Durant les premières années qui suivirent son recrutement, Philby fut journaliste. Envoyé en Espagne pour couvrir la guerre civile, il était chargé par les Soviétiques d’assassiner le général Franco. Le projet n’aboutit pas, mais sa présence sur place lui permit d’informer en parallèle les services secrets britanniques et soviétiques du déroulement des opérations militaires. En 1940, Guy Burgess, après quelques années à la BBC, entra au MI6, le service de renseignement extérieur. Il y recommanda Philby, qui y fit une carrière rapide à des postes-clés : en 1944, il prenait la tête de la section du contre-espionnage et en 1949 il était envoyé à Washington pour superviser les communications secrètes entre la capitale américaine et Londres et assurer la liaison avec la CIA. Engagé au Foreign Office, Donald Maclean, entre plusieurs postes à Londres, fut successivement affecté à Paris, Washington et au Caire. John Caincross travailla au Foreign Office, au centre de décryptage de Bletchley Park et au MI6. Anthony Blunt fut employé par le MI5, le service de renseignement intérieur, de 1940 à 1945. 


La légèreté avec laquelle ces hommes, dont les sympathies politiques étaient connues, furent recrutés à des postes où ils étaient appelés à manipuler des documents secrets peut sembler étonnante. Mais leur pédigrée les protégeait et, une fois la guerre déclarée, face à l’étendue des besoins, on engageait massivement, sans contrôle rigoureux. La facilité avec laquelle ils ont pu opérer est encore plus stupéfiante. Maclean et Burgess sortaient de leur bureau sans beaucoup de précaution des valises entières de documents pour les faire photographier par leurs contacts. John Cairncross transportait dans ses poches les transcriptions de messages cryptés qui parvenaient sous clé à Winston Churchill.
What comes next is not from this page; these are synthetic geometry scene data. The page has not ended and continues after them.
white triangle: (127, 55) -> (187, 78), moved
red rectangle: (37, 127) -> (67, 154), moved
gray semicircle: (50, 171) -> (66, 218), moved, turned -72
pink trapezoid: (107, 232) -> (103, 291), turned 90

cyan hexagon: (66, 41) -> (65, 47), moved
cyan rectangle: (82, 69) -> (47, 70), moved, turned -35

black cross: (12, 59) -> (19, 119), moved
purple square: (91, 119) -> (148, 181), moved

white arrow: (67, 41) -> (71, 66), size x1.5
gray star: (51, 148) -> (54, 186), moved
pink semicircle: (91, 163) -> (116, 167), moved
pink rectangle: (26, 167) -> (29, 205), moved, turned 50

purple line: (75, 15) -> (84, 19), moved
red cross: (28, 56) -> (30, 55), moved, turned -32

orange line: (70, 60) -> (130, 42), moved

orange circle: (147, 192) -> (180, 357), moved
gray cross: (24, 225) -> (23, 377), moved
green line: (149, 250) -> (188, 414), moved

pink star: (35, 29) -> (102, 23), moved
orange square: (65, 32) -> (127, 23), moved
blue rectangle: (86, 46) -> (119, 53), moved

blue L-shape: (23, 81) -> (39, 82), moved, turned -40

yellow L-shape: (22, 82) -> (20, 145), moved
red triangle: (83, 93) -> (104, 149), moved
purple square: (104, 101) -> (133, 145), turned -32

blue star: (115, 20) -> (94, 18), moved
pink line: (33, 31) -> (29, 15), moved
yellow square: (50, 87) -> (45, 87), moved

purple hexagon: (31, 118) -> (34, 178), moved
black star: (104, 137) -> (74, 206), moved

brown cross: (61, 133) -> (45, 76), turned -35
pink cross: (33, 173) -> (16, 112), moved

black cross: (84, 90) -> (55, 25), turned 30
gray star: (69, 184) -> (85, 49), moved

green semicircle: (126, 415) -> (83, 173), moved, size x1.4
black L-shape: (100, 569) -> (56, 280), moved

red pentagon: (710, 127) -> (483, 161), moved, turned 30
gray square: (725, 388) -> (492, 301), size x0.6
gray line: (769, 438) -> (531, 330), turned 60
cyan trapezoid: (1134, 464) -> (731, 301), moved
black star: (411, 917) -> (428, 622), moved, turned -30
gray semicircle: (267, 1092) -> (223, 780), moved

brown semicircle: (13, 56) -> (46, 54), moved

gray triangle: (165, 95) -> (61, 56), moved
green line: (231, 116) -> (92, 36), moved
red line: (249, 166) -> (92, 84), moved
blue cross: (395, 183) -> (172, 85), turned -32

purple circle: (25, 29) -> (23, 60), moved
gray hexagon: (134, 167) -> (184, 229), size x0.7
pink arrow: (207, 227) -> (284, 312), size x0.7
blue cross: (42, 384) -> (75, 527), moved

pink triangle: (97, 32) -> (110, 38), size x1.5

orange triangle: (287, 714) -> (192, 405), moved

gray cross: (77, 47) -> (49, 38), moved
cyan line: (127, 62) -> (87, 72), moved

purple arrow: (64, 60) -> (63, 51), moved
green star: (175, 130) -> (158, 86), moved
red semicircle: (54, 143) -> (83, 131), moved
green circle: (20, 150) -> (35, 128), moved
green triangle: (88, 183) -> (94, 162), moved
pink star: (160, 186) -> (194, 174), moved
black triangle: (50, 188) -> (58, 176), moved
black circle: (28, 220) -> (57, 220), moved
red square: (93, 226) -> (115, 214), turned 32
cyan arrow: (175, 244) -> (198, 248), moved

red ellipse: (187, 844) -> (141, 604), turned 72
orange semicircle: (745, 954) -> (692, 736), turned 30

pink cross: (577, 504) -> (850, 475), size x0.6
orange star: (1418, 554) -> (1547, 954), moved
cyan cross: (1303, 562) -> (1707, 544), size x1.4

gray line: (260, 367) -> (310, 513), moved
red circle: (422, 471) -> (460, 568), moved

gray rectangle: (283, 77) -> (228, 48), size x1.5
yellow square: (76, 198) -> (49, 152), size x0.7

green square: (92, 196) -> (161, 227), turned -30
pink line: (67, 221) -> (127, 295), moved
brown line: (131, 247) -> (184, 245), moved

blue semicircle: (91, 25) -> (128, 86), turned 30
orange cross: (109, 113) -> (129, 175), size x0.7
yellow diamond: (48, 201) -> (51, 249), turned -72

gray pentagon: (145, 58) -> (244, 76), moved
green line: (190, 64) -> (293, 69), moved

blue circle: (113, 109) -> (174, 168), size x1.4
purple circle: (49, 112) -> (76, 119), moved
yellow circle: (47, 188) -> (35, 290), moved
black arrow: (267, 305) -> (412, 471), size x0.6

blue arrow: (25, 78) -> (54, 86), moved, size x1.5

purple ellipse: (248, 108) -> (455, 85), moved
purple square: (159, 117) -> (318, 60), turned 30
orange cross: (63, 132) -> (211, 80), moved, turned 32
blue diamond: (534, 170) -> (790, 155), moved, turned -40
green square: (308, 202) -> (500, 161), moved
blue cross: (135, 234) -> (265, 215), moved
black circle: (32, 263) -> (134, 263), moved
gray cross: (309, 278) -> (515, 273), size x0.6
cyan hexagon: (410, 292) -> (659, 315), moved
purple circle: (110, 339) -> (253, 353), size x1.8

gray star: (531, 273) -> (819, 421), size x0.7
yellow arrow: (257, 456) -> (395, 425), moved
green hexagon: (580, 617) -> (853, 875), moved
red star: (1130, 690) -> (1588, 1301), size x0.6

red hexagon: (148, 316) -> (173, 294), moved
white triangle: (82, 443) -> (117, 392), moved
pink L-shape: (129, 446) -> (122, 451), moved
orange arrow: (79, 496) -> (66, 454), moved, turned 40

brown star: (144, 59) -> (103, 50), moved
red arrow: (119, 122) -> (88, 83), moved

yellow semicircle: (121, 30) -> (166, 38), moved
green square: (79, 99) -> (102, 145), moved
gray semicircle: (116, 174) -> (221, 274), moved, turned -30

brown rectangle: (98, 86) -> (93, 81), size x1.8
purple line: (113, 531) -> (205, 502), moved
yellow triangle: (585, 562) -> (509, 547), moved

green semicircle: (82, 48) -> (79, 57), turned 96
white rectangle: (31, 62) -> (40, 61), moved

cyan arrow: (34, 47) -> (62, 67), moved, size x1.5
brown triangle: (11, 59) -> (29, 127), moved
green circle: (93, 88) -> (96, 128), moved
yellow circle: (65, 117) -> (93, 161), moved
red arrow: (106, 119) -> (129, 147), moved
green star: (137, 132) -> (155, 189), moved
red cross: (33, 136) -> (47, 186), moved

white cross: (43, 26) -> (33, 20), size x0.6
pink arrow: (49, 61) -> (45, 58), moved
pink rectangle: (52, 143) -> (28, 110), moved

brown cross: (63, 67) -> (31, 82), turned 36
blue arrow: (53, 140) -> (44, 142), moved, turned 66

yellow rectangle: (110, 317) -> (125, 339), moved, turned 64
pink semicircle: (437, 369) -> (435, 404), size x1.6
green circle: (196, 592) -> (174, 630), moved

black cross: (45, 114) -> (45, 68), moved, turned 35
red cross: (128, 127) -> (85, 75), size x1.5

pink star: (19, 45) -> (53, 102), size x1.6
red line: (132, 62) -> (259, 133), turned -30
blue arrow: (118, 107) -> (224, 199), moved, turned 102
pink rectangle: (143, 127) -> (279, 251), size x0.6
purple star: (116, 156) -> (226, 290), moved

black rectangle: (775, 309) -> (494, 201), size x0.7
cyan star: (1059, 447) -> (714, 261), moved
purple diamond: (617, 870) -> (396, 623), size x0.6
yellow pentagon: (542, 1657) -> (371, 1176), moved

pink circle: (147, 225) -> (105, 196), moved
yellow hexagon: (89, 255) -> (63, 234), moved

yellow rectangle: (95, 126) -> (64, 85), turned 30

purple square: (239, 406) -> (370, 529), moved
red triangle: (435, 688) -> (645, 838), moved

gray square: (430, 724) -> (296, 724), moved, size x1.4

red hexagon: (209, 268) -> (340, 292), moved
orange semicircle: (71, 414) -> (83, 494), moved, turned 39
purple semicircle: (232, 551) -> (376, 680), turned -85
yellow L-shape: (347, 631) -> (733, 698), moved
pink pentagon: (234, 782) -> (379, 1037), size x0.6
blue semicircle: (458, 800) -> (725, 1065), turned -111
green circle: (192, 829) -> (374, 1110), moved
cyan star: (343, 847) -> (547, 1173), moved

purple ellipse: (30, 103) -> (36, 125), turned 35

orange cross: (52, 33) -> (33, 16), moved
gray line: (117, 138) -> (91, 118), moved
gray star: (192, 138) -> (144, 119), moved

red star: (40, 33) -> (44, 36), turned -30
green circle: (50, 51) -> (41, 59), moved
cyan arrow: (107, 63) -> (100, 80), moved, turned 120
À plusieurs reprises, les Soviétiques leur demandèrent de réduire le flot, parce qu’ils ne pouvaient plus suivre. Beaucoup de documents transmis n’ont même pas été lus. Leur quantité, l’aisance avec laquelle les cinq hommes avaient accédé aux postes qu’ils occupaient et leur obstination à affirmer que les services britanniques n’avaient pas d’agents en URSS (ce qui était vrai) les firent même soupçonner par les Soviétiques d’être des agents triples. 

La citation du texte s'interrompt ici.